I look forward to browsing a cluebook before the GIMLET, particularly seeing what I missed on the other side of those mind flayers. In the end, I think I liked it better than the first Eye of the Beholder, but not by a lot. I expect it to score higher in "encounters" for offering more special encounters with basic role-playing options, and in "magic and combat" for enhancing the importance of spells. We'll soon see.
****
We've had a bit of a massacre on the "upcoming" list.
DC Game (1988) is actually a construction kit that goes by about 17 different names. On its title screen alone, it is called "Graphics Adventure Game System," "Graphics Adventure Game Builder," and "Generic Adventure Game System." Most of its documentation refers to it by the executable names: DC-GAME or DC-PLAY, with the hyphen sometimes there, sometimes not, and the text sometimes in all caps and sometimes in proper case.
We already saw the output of the builder in The Rescue of Lorri in Lorrintron (1991). I was going to play the sample adventure that comes with the builder, except that a) its graphics and features are limited until you pay the shareware fee, which of course you can no longer do; b) it's not much of a game. (General rule: any game in which you must play a character named "John Doe" is probably not worth playing.) Even the 1988 date is suspect. Most of the documentation offers "1988-1991" or "1989-1991" for the copyright dates, but I can't find a version older than 1991, and that seems to be the date of the sample game. Since we already saw the kit at work in Lorri, I don't see any need to mess around with this.
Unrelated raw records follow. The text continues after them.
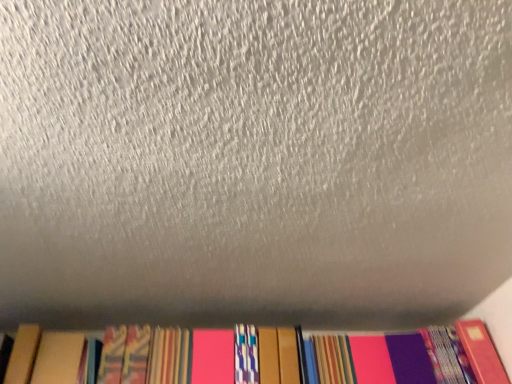 What do you see at coordinates (23, 354) in the screenshot?
I see `hardcover book at bottom left` at bounding box center [23, 354].

Find the location of a particular element. The height and width of the screenshot is (384, 512). hardcover book at bottom left is located at coordinates (23, 354).

The width and height of the screenshot is (512, 384). Identify the location of hardcover book at bottom left. (23, 354). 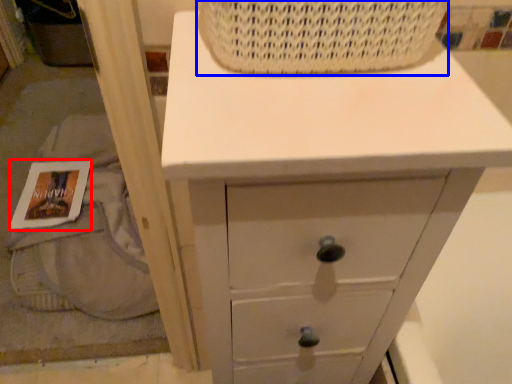 Question: Which object appears farthest to the camera in this image, magazine (highlighted by a red box) or basket (highlighted by a blue box)?

Choices:
 (A) magazine
 (B) basket

Answer: (A)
The kit limits you to CGA graphics unless you pay. |
The game called Demon's Maze at MobyGames is just called Demon on its own title screen. It's a senseless little variant of The Wizard's Castle (1980) in which you don't even have a real map, just a "concept map," and all action is controlled abstractly from a kind-of control panel. There's no documentation with it, including no developer's name and no real proof of the 1988 date. I'm rejecting it based on the notability guidelines in Rule #4. I'm not going to play everything that someone whipped together in two hours just because someone else bothered to preserve it.
Demon makes playing an RPG as fun as filing taxes. |
Escape (1988), a roguelike for the Atari ST, seems to have existed at some point, as there are screen shots on MobyGames, but I can't seem to find it. It doesn't help that there are a bunch of other games with the same title or the word "Escape" in them.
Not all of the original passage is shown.